Furthermore, the plan anticipates negative impacts to school and local government property tax bases. It anticipates industries being shuttered and job losses. To help the state afford it, proposals have been introduced that would raise gasoline costs by an additional 55-cents-per-gallon and drive up home heating fuel costs by another 26%.
On top of today’s already inflated prices, Governor Hochul’s ambition to impose clean energy mandates on all New Yorkers remains pie-in-the-sky high. Her unwillingness to explain how much it will cost or how the state intends to pay for it is shocking. Consumers have no idea what’s coming at them. The Climate Action Council’s plan has never been accompanied by any cost-benefit analysis of the impact of these actions on energy affordability, reliability, or sustainability.
I have joined legislative colleagues and others over the past three years to sound the alarm on the CLCPA, particularly over how these irrational and unsustainable mandates will come at great costs and consequences. Far too many New Yorkers remain in the dark about it, largely because Governor Hochul and her clean energy czars either don’t truly know themselves or really don’t want to say.

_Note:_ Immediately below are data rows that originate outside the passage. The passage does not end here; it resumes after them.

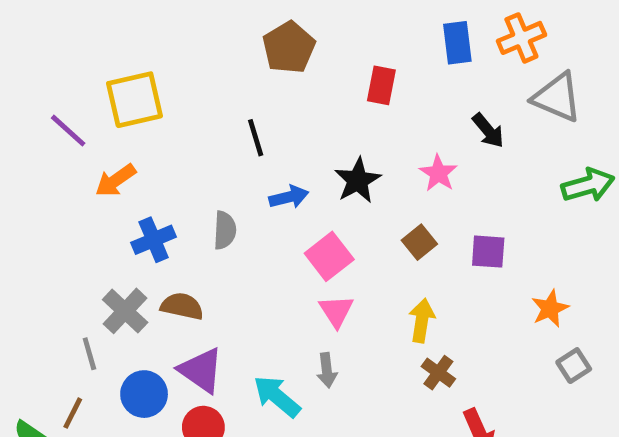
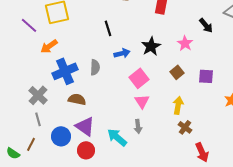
blue cross: (154, 240) -> (65, 71), size x1.4
gray cross: (125, 311) -> (38, 95), moved

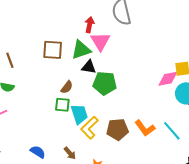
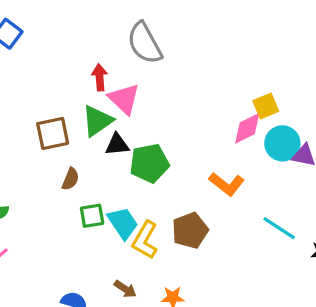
brown semicircle: (67, 87) -> (70, 179), moved
orange L-shape: (145, 128) -> (227, 184), moved
cyan line: (172, 131) -> (279, 228), moved

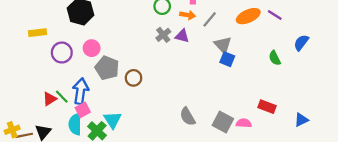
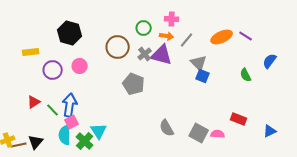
purple triangle: (182, 36) -> (162, 55), size x1.6
gray pentagon: (107, 68) -> (134, 84), moved
brown circle: (133, 78) -> (118, 47), moved, size x1.5
red triangle: (50, 99) -> (34, 102), moved

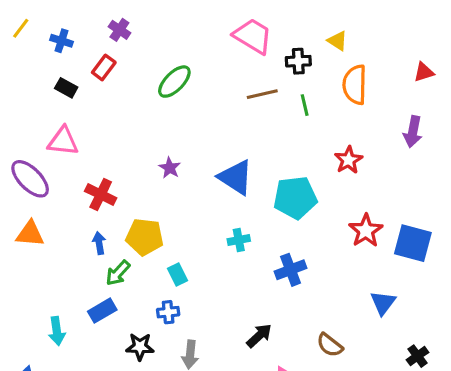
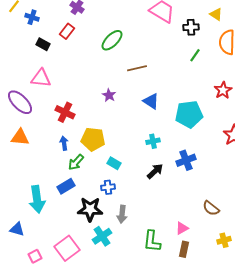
blue cross: (61, 41) -> (32, 17), moved
brown line: (262, 94) -> (137, 68), moved
green line: (305, 105) -> (195, 55), turned 48
blue triangle: (236, 177) -> (151, 101), size x0.7
cyan rectangle: (178, 275) -> (114, 163), turned -32
cyan arrow: (57, 331) -> (37, 199), size x1.5
black arrow: (259, 336) -> (155, 171), moved
black star: (140, 347) -> (90, 209), size x1.4

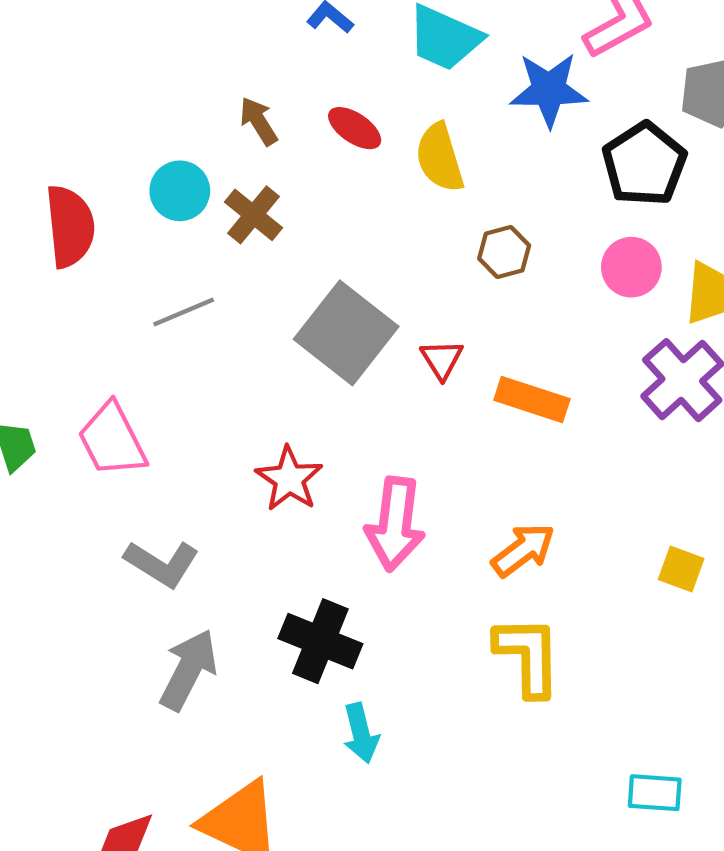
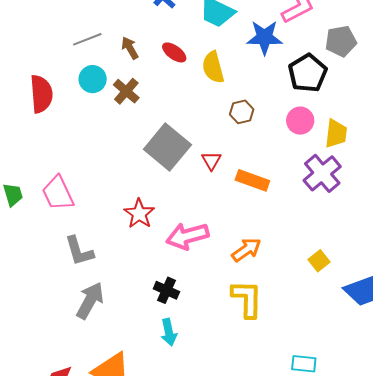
gray line: (184, 312) -> (87, 39), moved
pink arrow: (395, 524) -> (187, 236), turned 66
gray L-shape: (162, 564) -> (79, 251), turned 40
yellow square: (681, 569) -> (319, 261), turned 30
black cross: (320, 641) -> (166, 290), moved, size x0.7

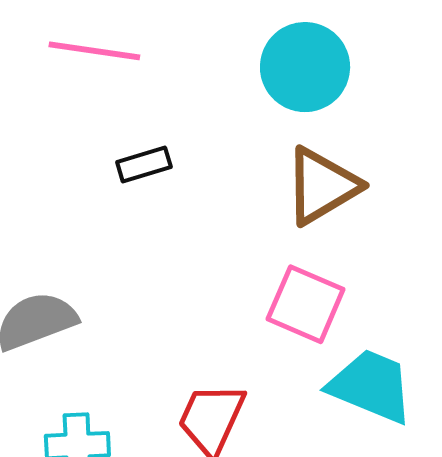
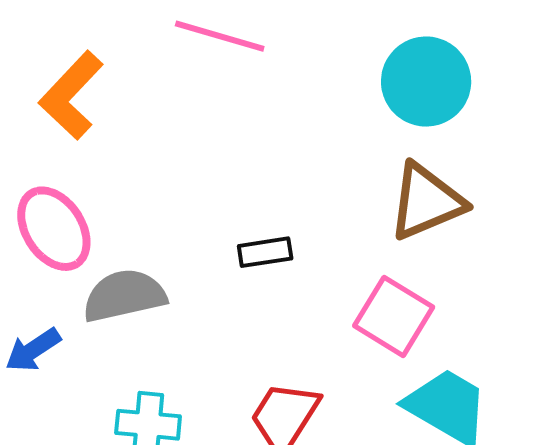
black rectangle: (144, 165) -> (265, 252), moved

Our Senate Republican conference has steadfastly highlighted the plan’s extreme efforts to eliminate reliable, affordable sources of energy that are vital for the citizens and communities we represent. We have also fully encouraged New York’s past efforts to increase cleaner and renewable power, efforts that have been astoundingly successful. New York State is already a national and worldwide leader accounting for just 0.4% of global carbon emissions. Nevertheless, New York’s CLCPA will have no impact on the actions of neighboring states or, even more critically, on China, India, or Russia, which account for 40% of global emissions. In other words: Even if New York State does reach zero emissions, there will be zero impact on our own climate or the global climate at large — yet all New Yorkers will pay a heavy, heavy price.
The Independent Power Producers of New York State (IPPNYS), the state Business Council and others have been calling on Governor Hochul to address the strategy’s shortcomings before it’s too late. The group recently wrote, “The current draft (CLCPA plan) is complicated, could greatly impact affordability for ratepayers, has no comprehensive analysis of implementation costs for ratepayers, and could have a detrimental effect on the economy and ALL New Yorkers.”
While I believe New York State should continue to be a leader on reducing emissions, it remains important to keep sounding the alarm that the state’s strategy as it stands is not realistic or achievable, and unreasonably risks energy grid reliability and affordability.
It remains important for more citizens, communities, businesses, families, and workers to fully understand where New York’s energy future is headed and to demand a desperately needed rethinking and slowing down of this process.